Holland’s theory affords both considerable utility and explanatory power. One can readily see, for example, how this theory may be used to account for ‘events’ that take place at the point of interface between cultures that possess somewhat different sets of background conditions. In the case, for example, of the niqab, which was a matter of consider debate over the latter part of last year, one can readily see how Holland’s theory would account for the observable hostility that this garment engenders is some parts of ‘western culture’ - its wearing constitutes a perceived threat to a number of commonly held background conditions, from that of not covering the face unless out of necessity to conditions relating to perceptions of the nature of gender equality. One can also see that this would also account for why such reactions provoke both a hostile response in those whose background conditions have formed under the influence of Islamic culture and sense of confusion as to why such a reaction has arisen. For all these two cultures share many common background conditions, which enable understanding between them, in this particular case the respective background conditions in each culture are marked at odd.

Moreover, and this validates Holland’s efforts as a theoretician, the observable reaction on both sides of this debate could be readily predicted from the theory itself, provided that one can identify the relevant background conditions in each culture, even if the two cultures has not come into contact.

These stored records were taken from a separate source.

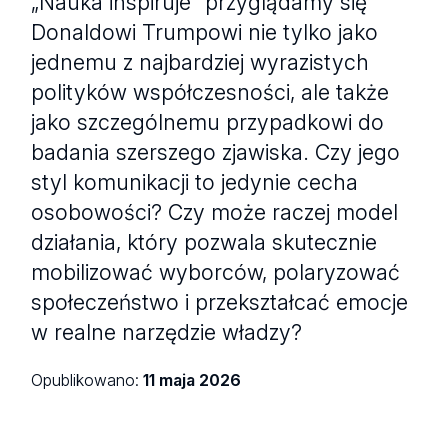
„Nauka inspiruje” przyglądamy się
Donaldowi Trumpowi nie tylko jako
jednemu z najbardziej wyrazistych
polityków współczesności, ale także
jako szczególnemu przypadkowi do
badania szerszego zjawiska. Czy jego
styl komunikacji to jedynie cecha
osobowości? Czy może raczej model
działania, który pozwala skutecznie
mobilizować wyborców, polaryzować
społeczeństwo i przekształcać emocje
w realne narzędzie władzy?
Opublikowano:
11 maja 2026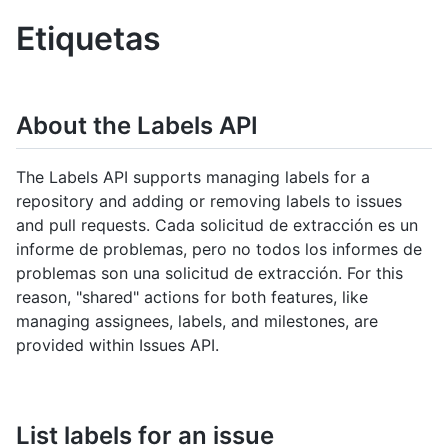
Etiquetas
About the Labels API
The Labels API supports managing labels for a
repository and adding or removing labels to issues
and pull requests. Cada solicitud de extracción es un
informe de problemas, pero no todos los informes de
problemas son una solicitud de extracción. For this
reason, "shared" actions for both features, like
managing assignees, labels, and milestones, are
provided within Issues API.
List labels for an issue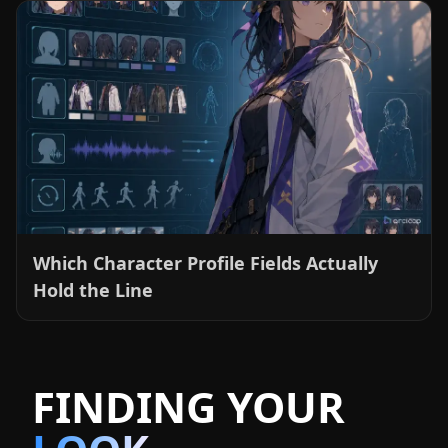
Which Character Profile Fields Actually
Hold the Line
FINDING
YOUR
LOOK
Ver tudo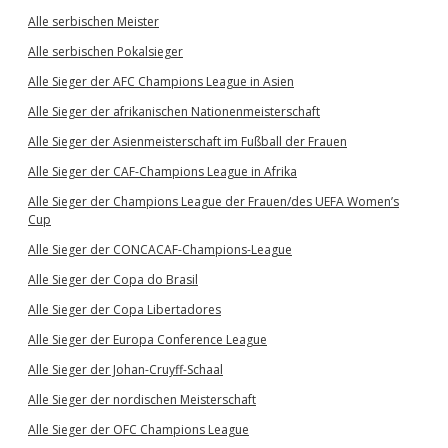
Alle serbischen Meister
Alle serbischen Pokalsieger
Alle Sieger der AFC Champions League in Asien
Alle Sieger der afrikanischen Nationenmeisterschaft
Alle Sieger der Asienmeisterschaft im Fußball der Frauen
Alle Sieger der CAF-Champions League in Afrika
Alle Sieger der Champions League der Frauen/des UEFA Women’s
Cup
Alle Sieger der CONCACAF-Champions-League
Alle Sieger der Copa do Brasil
Alle Sieger der Copa Libertadores
Alle Sieger der Europa Conference League
Alle Sieger der Johan-Cruyff-Schaal
Alle Sieger der nordischen Meisterschaft
Alle Sieger der OFC Champions League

Whether any of this supports Holland’s contention that such reactions are rational is, however, rather more open to question, a question that is not answered either by his theories capacity to make sound predictions or that such predictions as can be derived from the theory can be shown to be well-supported by observational evidence.

Having necessarily digressed to provide a theoretical platform for the rest of this discussion, one must return to the subject of homosexuality and the question of whether one might be capable of forming a rational view of it as a ’social ill’.

Clearly, Holland’s theory provides a basis upon which one can explain, in rational terms, why homosexuality provokes fear and hostility in some people, not least as his theory does an excellent job in accounting for the existence of the yuck factor.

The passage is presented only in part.